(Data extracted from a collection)
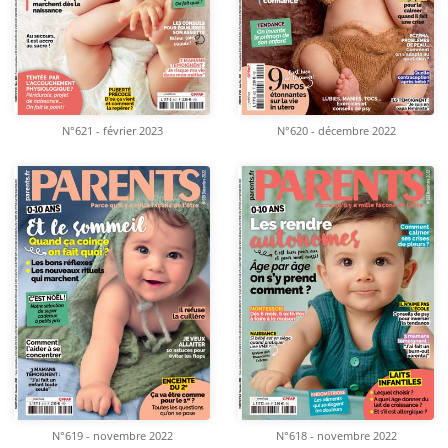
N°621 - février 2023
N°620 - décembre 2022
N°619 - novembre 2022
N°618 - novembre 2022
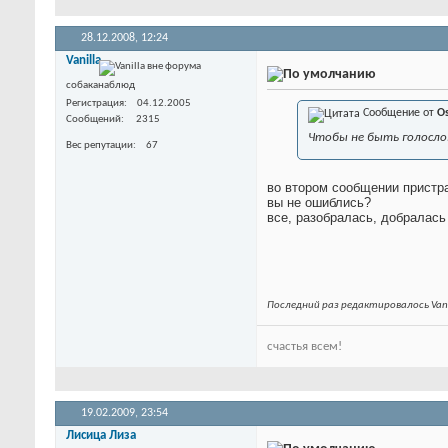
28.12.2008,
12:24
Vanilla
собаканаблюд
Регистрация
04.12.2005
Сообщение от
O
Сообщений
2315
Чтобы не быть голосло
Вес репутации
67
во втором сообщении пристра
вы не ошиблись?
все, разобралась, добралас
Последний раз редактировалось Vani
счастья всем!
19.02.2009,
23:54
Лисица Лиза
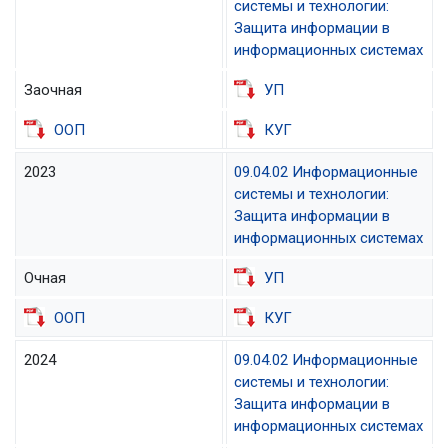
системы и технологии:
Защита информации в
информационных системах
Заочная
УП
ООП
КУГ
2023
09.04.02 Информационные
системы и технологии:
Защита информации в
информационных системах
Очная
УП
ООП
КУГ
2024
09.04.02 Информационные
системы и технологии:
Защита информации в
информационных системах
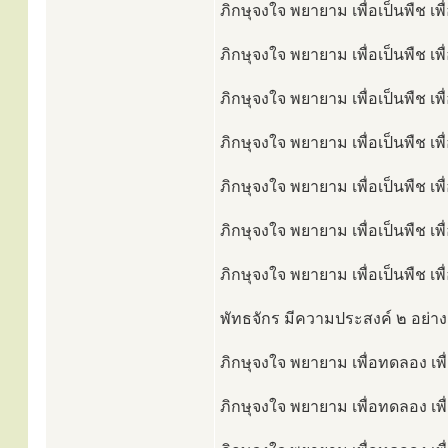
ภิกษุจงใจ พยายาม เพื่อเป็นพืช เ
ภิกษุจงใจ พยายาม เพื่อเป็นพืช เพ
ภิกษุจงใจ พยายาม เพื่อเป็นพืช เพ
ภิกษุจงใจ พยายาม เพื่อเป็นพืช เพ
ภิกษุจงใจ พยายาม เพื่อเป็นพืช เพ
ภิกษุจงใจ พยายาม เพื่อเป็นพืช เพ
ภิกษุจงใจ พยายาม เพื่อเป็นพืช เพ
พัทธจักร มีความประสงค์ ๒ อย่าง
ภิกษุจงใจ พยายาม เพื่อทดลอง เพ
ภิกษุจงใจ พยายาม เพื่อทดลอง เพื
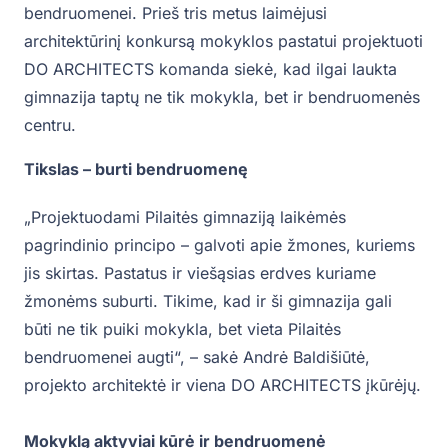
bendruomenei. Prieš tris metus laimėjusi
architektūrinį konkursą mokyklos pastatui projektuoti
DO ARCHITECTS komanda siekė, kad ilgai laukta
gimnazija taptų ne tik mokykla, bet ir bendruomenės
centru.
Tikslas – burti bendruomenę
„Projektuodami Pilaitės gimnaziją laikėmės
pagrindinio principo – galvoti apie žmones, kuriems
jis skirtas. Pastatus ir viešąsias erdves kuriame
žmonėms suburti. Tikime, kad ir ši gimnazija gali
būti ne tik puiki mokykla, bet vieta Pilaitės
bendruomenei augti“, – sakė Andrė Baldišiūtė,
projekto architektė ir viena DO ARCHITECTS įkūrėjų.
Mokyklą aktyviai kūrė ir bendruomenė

### WORK ITEM
What belongs in the answer is each line above from the line with "во втором сообщении пристра" to the line with "architektūrinį konkursą mokyklos", inclusive, reproduced exactly and free of pictures.

### TASK ANSWER
во втором сообщении пристра
вы не ошиблись?
все, разобралась, добралас
Последний раз редактировалось Vani
счастья всем!
19.02.2009,
23:54
Лисица Лиза
системы и технологии:
Защита информации в
информационных системах
Заочная
УП
ООП
КУГ
2023
09.04.02 Информационные
системы и технологии:
Защита информации в
информационных системах
Очная
УП
ООП
КУГ
2024
09.04.02 Информационные
системы и технологии:
Защита информации в
информационных системах
ภิกษุจงใจ พยายาม เพื่อเป็นพืช เ
ภิกษุจงใจ พยายาม เพื่อเป็นพืช เพ
ภิกษุจงใจ พยายาม เพื่อเป็นพืช เพ
ภิกษุจงใจ พยายาม เพื่อเป็นพืช เพ
ภิกษุจงใจ พยายาม เพื่อเป็นพืช เพ
ภิกษุจงใจ พยายาม เพื่อเป็นพืช เพ
ภิกษุจงใจ พยายาม เพื่อเป็นพืช เพ
พัทธจักร มีความประสงค์ ๒ อย่าง
ภิกษุจงใจ พยายาม เพื่อทดลอง เพ
ภิกษุจงใจ พยายาม เพื่อทดลอง เพื
bendruomenei. Prieš tris metus laimėjusi
architektūrinį konkursą mokyklos pastatui projektuoti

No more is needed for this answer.